For months, construction had been slowing, and even stopping, traffic on Highway 52, the route Neuenschwander's new heart would travel.
Transplant surgeon Mauricio Villavicencio wondered what might happen if the unmarked car delivering the heart got stuck in the construction zone.
“Time was of the essence,” Dr. Villavicencio says. “I was afraid to have a poor outcome, obviously.”
The surgeon picked up the phone.
The call landed with Lt. Mitch Elzen of the Minnesota State Patrol.
“It's definitely a new one for me,” Elzen says. “Time wasn't on our side. They needed the heart down there ASAP. We didn't have flight available; we didn't have — basically, we had cars.”
Seconds later, trooper Mike Pavear would get his marching orders: Pick up Neuenschwander’s new heart and start heading toward Rochester.
Soon, Pavear and Joe Groteboer, a Mayo Clinic transplant specialist escorting the heart, were heading down Highway 52 with the red lights on Pavear’s squad car activated, clearing a path through traffic.
“Speeds ranged from 80 to 100, just depending on cars and stuff,” the trooper says. “Everyone yielded and moved to the shoulder.”
Near Zumbrota, Pavear pulled off the highway to transfer his passenger and the heart to a squad car from the Rochester district of the State Patrol.
Pavear pulled from his back seat the cooler packed with ice and the human heart, shuttling it roadside to the car of trooper Quentin O’Reilly.
“We didn't talk too much,” O’Reilly says. “Just kind of handed off and on we went.”
O’Reilly continued the drive south, now with Groteboer in the backseat and the heart on the passenger seat next to the trooper.
“I looked at it a few times, you know, just looking at a big old cooler sitting there a foot away from me, thinking, ‘It's pretty surreal that it's right there,’” O’Reilly says.
Driving with lights and siren, trooper O'Reilly exited Highway 52 and headed for the Mayo Clinic emergency entrance.
There he removed the heart, which the technician quickly wheeled into the hospital.
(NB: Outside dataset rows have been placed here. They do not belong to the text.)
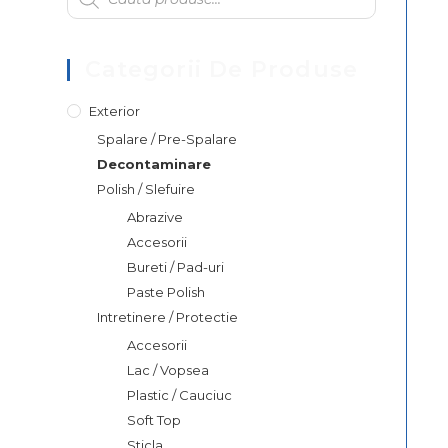
Categorii De Produse
Exterior
Spalare / Pre-Spalare
Decontaminare
Polish / Slefuire
Abrazive
Accesorii
Bureti / Pad-uri
Paste Polish
Intretinere / Protectie
Accesorii
Lac / Vopsea
Plastic / Cauciuc
Soft Top
Sticla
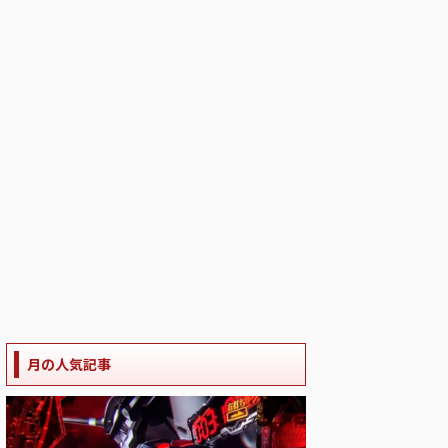
月の人気記事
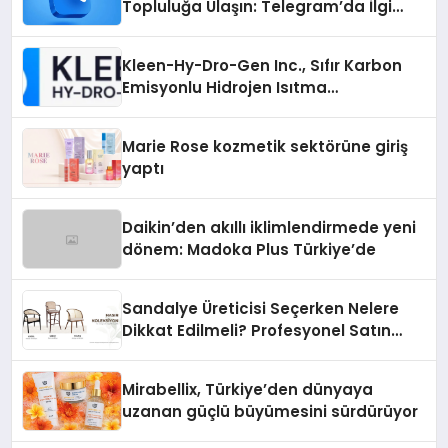
Topluluğa Ulaşın: Telegram’da İlgi
Alanına Uygun Grup Bulma
Kleen-Hy-Dro-Gen Inc., Sıfır Karbon
Emisyonlu Hidrojen Isıtma
Teknolojisinde ISO ve TSSA
Düzenleyici Onaylarını Aldı
Marie Rose kozmetik sektörüne giriş
yaptı
Daikin’den akıllı iklimlendirmede yeni
dönem: Madoka Plus Türkiye’de
Sandalye Üreticisi Seçerken Nelere
Dikkat Edilmeli? Profesyonel Satın
Alma Rehberi
Mirabellix, Türkiye’den dünyaya
uzanan güçlü büyümesini sürdürüyor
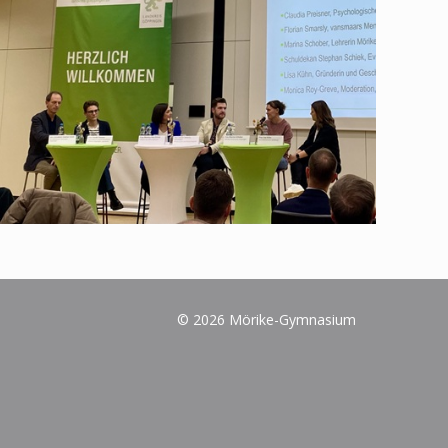
© 2026 Mörike-Gymnasium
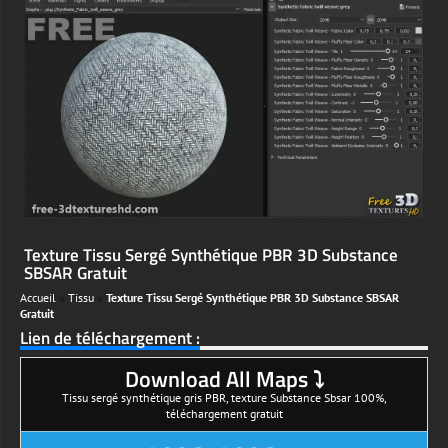
Texture Tissu Sergé Synthétique PBR 3D Substance
SBSAR Gratuit
Accueil
»
Tissu
»
Texture Tissu Sergé Synthétique PBR 3D Substance SBSAR
Gratuit
Lien de téléchargement :
Download All Maps ⤵
Tissu sergé synthétique gris PBR, texture Substance Sbsar 100%,
téléchargement gratuit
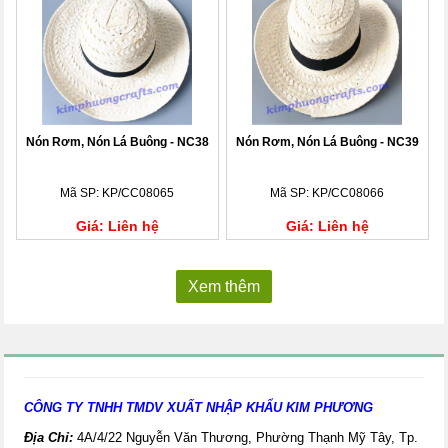
Nón Rơm, Nón Lá Buông - NC38
Nón Rơm, Nón Lá Buông - NC39
Mã SP: KP/CC08065
Mã SP: KP/CC08066
Giá: Liên hệ
Giá: Liên hệ
Xem thêm
CÔNG TY TNHH TMDV XUẤT NHẬP KHẨU KIM PHƯƠNG
Địa Chỉ:
4A/4/22 Nguyễn Văn Thương, Phường Thạnh Mỹ Tây, Tp.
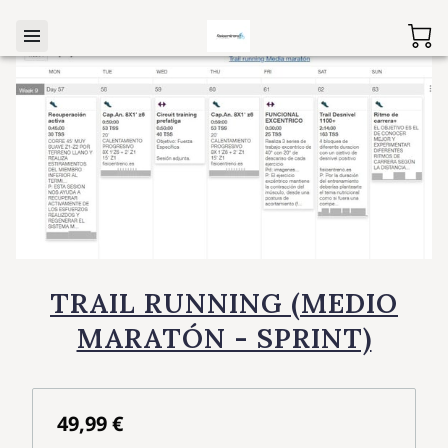
TRAIL RUNNING (MEDIO
MARATÓN - SPRINT)
49,99 €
Neuenschwander was already in the operating room, his chest open and ready to receive the precious cargo.
“They delivered my heart,” says Neuenschwander, reflectively.
It wasn't until after the surgery that he became aware of the drama playing out on Highway 52.
Neuenschwander would benefit greatly from the speedy delivery.
“As soon as I implanted the heart, it started beating very strongly,” Dr. Villavicencio says.
As surgical director of heart and lung transplantation, Dr. Villavicencio has performed 300 heart transplants.
And how many times has he enlisted the State Patrol?
“This was the first time,” he says with a smile.
Three months later, Neuenschwander is doing well. He continues his recovery at the Gift of Life Transplant House.
John’s partner, Ruth Ann Halls, sits next to him on a couch, wiping away tears. She can’t stop thinking about the troopers.
“You saved my loved one's life,” she says, referring to the troopers. “You had a part in that.”
That very day, she would get the opportunity to tell the troopers in person.
“Big day, very big day,” O’Reilly says as he exits his squad car outside the transplant house.
Neuenschwander emerges from the front door — hand extended — to meet the troopers.
“How you are doing, John?” Pavear asks.
“Wow, thank you, thank you,” Neuenschwander responds.
A few feet away, Halls struggles to contain her emotions as she takes pictures of the meeting.
“I’ve been praying for this for a long time,” she says. “I'm very thankful to these folks.”
As a teen, John Neuenschwander kept the cops jumping. Now, he stands indebted to the troopers who helped keep John pumping.
“In high school and college, you saw the reds light of the highway patrol, you went ‘Oh, God.’ Now, it’s a little different,” Neuenschwander says. “Thank God.”